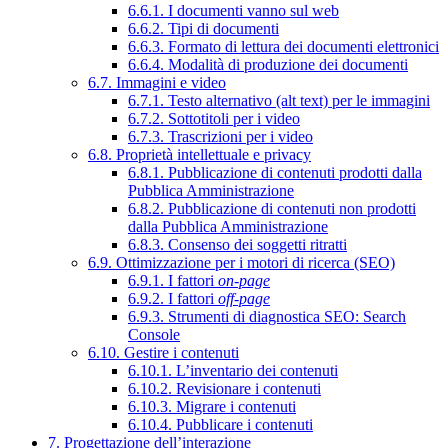
6.6.1. I documenti vanno sul web
6.6.2. Tipi di documenti
6.6.3. Formato di lettura dei documenti elettronici
6.6.4. Modalità di produzione dei documenti
6.7. Immagini e video
6.7.1. Testo alternativo (alt text) per le immagini
6.7.2. Sottotitoli per i video
6.7.3. Trascrizioni per i video
6.8. Proprietà intellettuale e privacy
6.8.1. Pubblicazione di contenuti prodotti dalla
Pubblica Amministrazione
6.8.2. Pubblicazione di contenuti non prodotti
dalla Pubblica Amministrazione
6.8.3. Consenso dei soggetti ritratti
6.9. Ottimizzazione per i motori di ricerca (SEO)
6.9.1. I fattori
on-page
6.9.2. I fattori
off-page
6.9.3. Strumenti di diagnostica SEO: Search
Console
6.10. Gestire i contenuti
6.10.1. L’inventario dei contenuti
6.10.2. Revisionare i contenuti
6.10.3. Migrare i contenuti
6.10.4. Pubblicare i contenuti
7. Progettazione dell’interazione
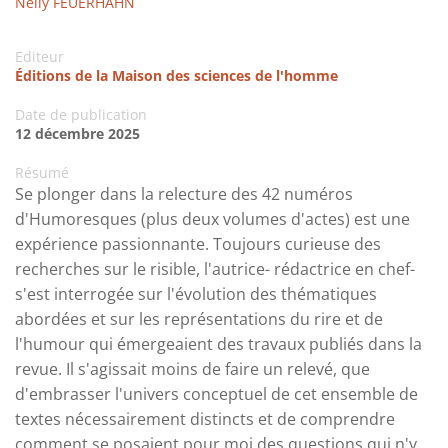
Nelly FEUERHAHN
Editeur
Éditions de la Maison des sciences de l'homme
Date de publication
12 décembre 2025
Résumé
Se plonger dans la relecture des 42 numéros
d'Humoresques (plus deux volumes d'actes) est une
expérience passionnante. Toujours curieuse des
recherches sur le risible, l'autrice- rédactrice en chef-
s'est interrogée sur l'évolution des thématiques
abordées et sur les représentations du rire et de
l'humour qui émergeaient des travaux publiés dans la
revue. Il s'agissait moins de faire un relevé, que
d'embrasser l'univers conceptuel de cet ensemble de
textes nécessairement distincts et de comprendre
comment se posaient pour moi des questions qui n'y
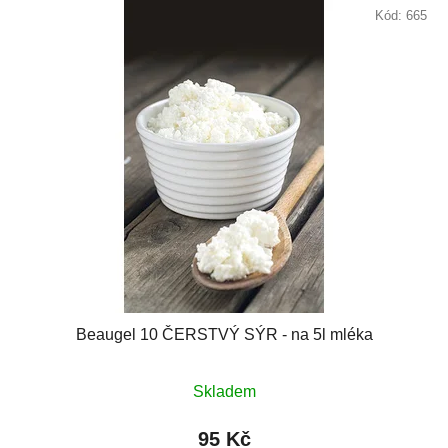
Kód:
665
Beaugel 10 ČERSTVÝ SÝR - na 5l mléka
Skladem
95 Kč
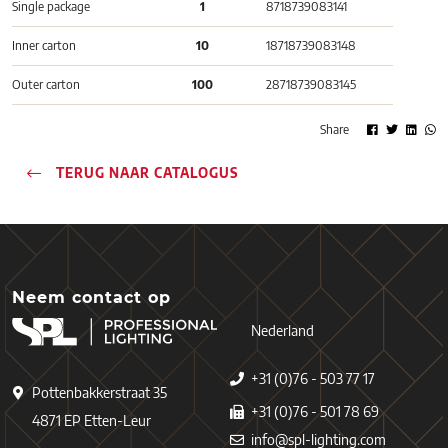
Single package
1
8718739083141
Inner carton
10
18718739083148
Outer carton
100
28718739083145
Share
TERUG NAAR CATALOGUS
Neem contact op
Nederland
+31 (0)76 - 503 77 17
Pottenbakkerstraat 35
+31 (0)76 - 501 78 69
4871 EP Etten-Leur
info@spl-lighting.com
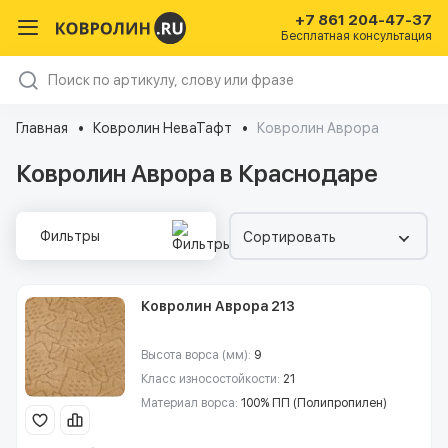
+7 861 204-47-37
Бесплатная консультация
Главная
Ковролин НеваТафт
Ковролин Аврора
Ковролин Аврора в Краснодаре
Фильтры
Сортировать
Ковролин Аврора 213
Высота ворса (мм):
9
Класс износостойкости:
21
Материал ворса:
100% ПП (Полипропилен)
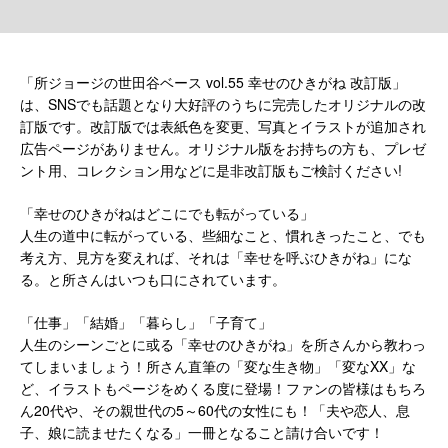
「所ジョージの世田谷ベース vol.55 幸せのひきがね 改訂版」
は、SNSでも話題となり大好評のうちに完売したオリジナルの改
訂版です。改訂版では表紙色を変更、写真とイラストが追加され
広告ページがありません。オリジナル版をお持ちの方も、プレゼ
ント用、コレクション用などに是非改訂版もご検討ください!
「幸せのひきがねはどこにでも転がっている」
人生の道中に転がっている、些細なこと、慣れきったこと、でも
考え方、見方を変えれば、それは「幸せを呼ぶひきがね」にな
る。と所さんはいつも口にされています。
「仕事」「結婚」「暮らし」「子育て」
人生のシーンごとに或る「幸せのひきがね」を所さんから教わっ
てしまいましょう！所さん直筆の「変な生き物」「変なXX」な
ど、イラストもページをめくる度に登場！ファンの皆様はもちろ
ん20代や、その親世代の5～60代の女性にも！「夫や恋人、息
子、娘に読ませたくなる」一冊となること請け合いです！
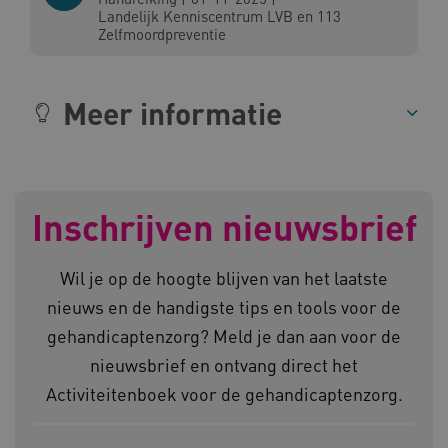
AWSALBCORS
Amazon.com Inc.
Landelijk Kenniscentrum LVB en 113
a594.kennispleingehandicaptensector.nl
Zelfmoordpreventie
Meer informatie
UMB_SESSION
www.kennispleingehandicaptensector.nl
Inschrijven nieuwsbrief
ARRAffinitySameSite
Microsoft Corporation
Wil je op de hoogte blijven van het laatste
.www.kennispleingehandicaptensector.nl
nieuws en de handigste tips en tools voor de
gehandicaptenzorg? Meld je dan aan voor de
nieuwsbrief en ontvang direct het
Activiteitenboek voor de gehandicaptenzorg.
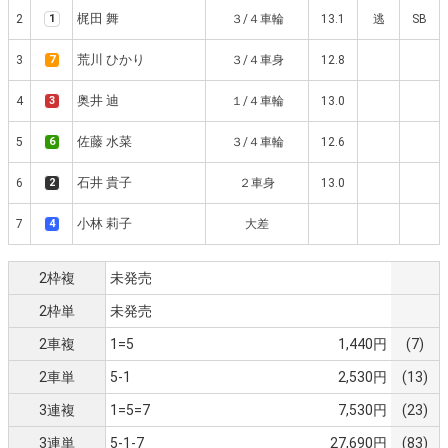
梶田 舞
2
1
３/４車輪
13.1
逃
SB
荒川 ひかり
3
7
３/４車身
12.8
奥井 迪
4
3
１/４車輪
13.0
佐藤 水菜
5
6
３/４車輪
12.6
石井 貴子
6
2
２車身
13.0
小林 莉子
7
4
大差
2枠複
未発売
2枠単
未発売
2車複
1=5
1,440円
(7)
2車単
5-1
2,530円
(13)
3連複
1=5=7
7,530円
(23)
3連単
5-1-7
27,690円
(83)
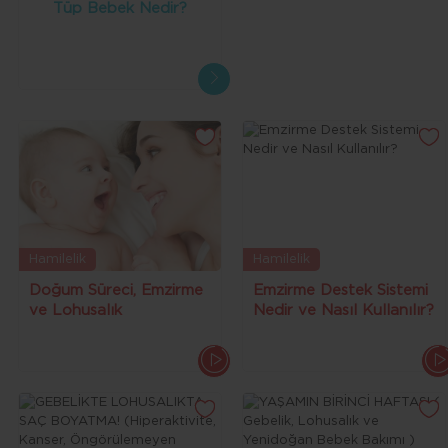
Tüp Bebek Nedir?
Hamilelik
Hamilelik
Doğum Süreci, Emzirme
Emzirme Destek Sistemi
ve Lohusalık
Nedir ve Nasıl Kullanılır?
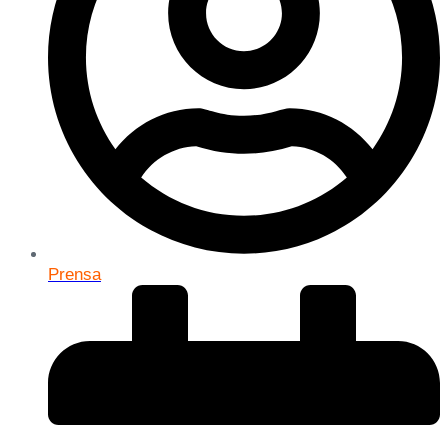
Prensa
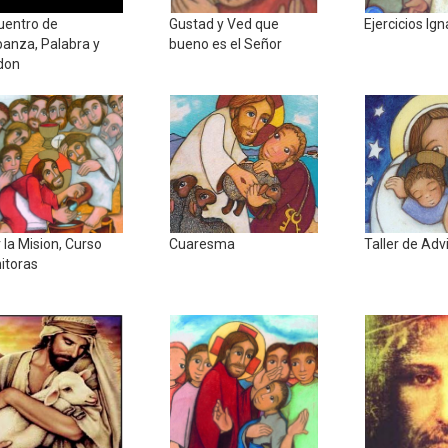
uentro de
Gustad y Ved que
Ejercicios Ig
banza, Palabra y
bueno es el Señor
don
r la Mision, Curso
Cuaresma
Taller de Adv
itoras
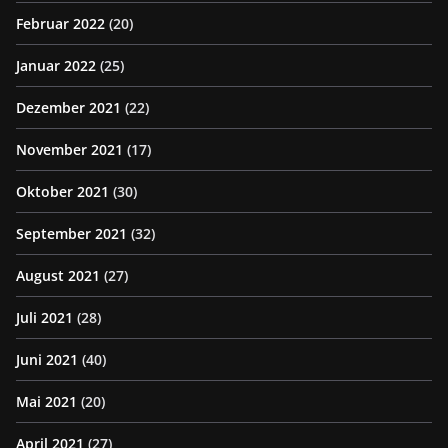
Februar 2022
(20)
Januar 2022
(25)
Dezember 2021
(22)
November 2021
(17)
Oktober 2021
(30)
September 2021
(32)
August 2021
(27)
Juli 2021
(28)
Juni 2021
(40)
Mai 2021
(20)
April 2021
(27)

**About this task**: No picture belongs in the copy; return the rest of the listing exactly.

**Answer space**:
6.6.1. I documenti vanno sul web
6.6.2. Tipi di documenti
6.6.3. Formato di lettura dei documenti elettronici
6.6.4. Modalità di produzione dei documenti
6.7. Immagini e video
6.7.1. Testo alternativo (alt text) per le immagini
6.7.2. Sottotitoli per i video
6.7.3. Trascrizioni per i video
6.8. Proprietà intellettuale e privacy
6.8.1. Pubblicazione di contenuti prodotti dalla
Pubblica Amministrazione
6.8.2. Pubblicazione di contenuti non prodotti
dalla Pubblica Amministrazione
6.8.3. Consenso dei soggetti ritratti
6.9. Ottimizzazione per i motori di ricerca (SEO)
6.9.1. I fattori
on-page
6.9.2. I fattori
off-page
6.9.3. Strumenti di diagnostica SEO: Search
Console
6.10. Gestire i contenuti
6.10.1. L’inventario dei contenuti
6.10.2. Revisionare i contenuti
6.10.3. Migrare i contenuti
6.10.4. Pubblicare i contenuti
7. Progettazione dell’interazione
Nelly FEUERHAHN
Editeur
Éditions de la Maison des sciences de l'homme
Date de publication
12 décembre 2025
Résumé
Se plonger dans la relecture des 42 numéros
d'Humoresques (plus deux volumes d'actes) est une
expérience passionnante. Toujours curieuse des
recherches sur le risible, l'autrice- rédactrice en chef-
s'est interrogée sur l'évolution des thématiques
abordées et sur les représentations du rire et de
l'humour qui émergeaient des travaux publiés dans la
revue. Il s'agissait moins de faire un relevé, que
d'embrasser l'univers conceptuel de cet ensemble de
textes nécessairement distincts et de comprendre
comment se posaient pour moi des questions qui n'y
Kód:
665
Beaugel 10 ČERSTVÝ SÝR - na 5l mléka
Skladem
95 Kč
Single package
1
8718739083141
Inner carton
10
18718739083148
Outer carton
100
28718739083145
Share
TERUG NAAR CATALOGUS
Neem contact op
Nederland
+31 (0)76 - 503 77 17
Pottenbakkerstraat 35
+31 (0)76 - 501 78 69
4871 EP Etten-Leur
info@spl-lighting.com
+7 861 204-47-37
Бесплатная консультация
Главная
Ковролин НеваТафт
Ковролин Аврора
Ковролин Аврора в Краснодаре
Фильтры
Сортировать
Ковролин Аврора 213
Высота ворса (мм):
9
Класс износостойкости:
21
Материал ворса:
100% ПП (Полипропилен)
「所ジョージの世田谷ベース vol.55 幸せのひきがね 改訂版」
は、SNSでも話題となり大好評のうちに完売したオリジナルの改
訂版です。改訂版では表紙色を変更、写真とイラストが追加され
広告ページがありません。オリジナル版をお持ちの方も、プレゼ
ント用、コレクション用などに是非改訂版もご検討ください!
「幸せのひきがねはどこにでも転がっている」
人生の道中に転がっている、些細なこと、慣れきったこと、でも
考え方、見方を変えれば、それは「幸せを呼ぶひきがね」にな
る。と所さんはいつも口にされています。
「仕事」「結婚」「暮らし」「子育て」
人生のシーンごとに或る「幸せのひきがね」を所さんから教わっ
てしまいましょう！所さん直筆の「変な生き物」「変なXX」な
ど、イラストもページをめくる度に登場！ファンの皆様はもちろ
ん20代や、その親世代の5～60代の女性にも！「夫や恋人、息
子、娘に読ませたくなる」一冊となること請け合いです！
AWSALBCORS
Amazon.com Inc.
Landelijk Kenniscentrum LVB en 113
a594.kennispleingehandicaptensector.nl
Zelfmoordpreventie
Meer informatie
UMB_SESSION
www.kennispleingehandicaptensector.nl
Inschrijven nieuwsbrief
ARRAffinitySameSite
Microsoft Corporation
Wil je op de hoogte blijven van het laatste
.www.kennispleingehandicaptensector.nl
nieuws en de handigste tips en tools voor de
gehandicaptenzorg? Meld je dan aan voor de
nieuwsbrief en ontvang direct het
Activiteitenboek voor de gehandicaptenzorg.
梶田 舞
2
1
３/４車輪
13.1
逃
SB
荒川 ひかり
3
7
３/４車身
12.8
奥井 迪
4
3
１/４車輪
13.0
佐藤 水菜
5
6
３/４車輪
12.6
石井 貴子
6
2
２車身
13.0
小林 莉子
7
4
大差
2枠複
未発売
2枠単
未発売
2車複
1=5
1,440円
(7)
2車単
5-1
2,530円
(13)
3連複
1=5=7
7,530円
(23)
3連単
5-1-7
27,690円
(83)
Tüp Bebek Nedir?
Hamilelik
Hamilelik
Doğum Süreci, Emzirme
Emzirme Destek Sistemi
ve Lohusalık
Nedir ve Nasıl Kullanılır?
Prensa
uentro de
Gustad y Ved que
Ejercicios Ig
banza, Palabra y
bueno es el Señor
don
r la Mision, Curso
Cuaresma
Taller de Adv
itoras
Februar 2022
(20)
Januar 2022
(25)
Dezember 2021
(22)
November 2021
(17)
Oktober 2021
(30)
September 2021
(32)
August 2021
(27)
Juli 2021
(28)
Juni 2021
(40)
Mai 2021
(20)
April 2021
(27)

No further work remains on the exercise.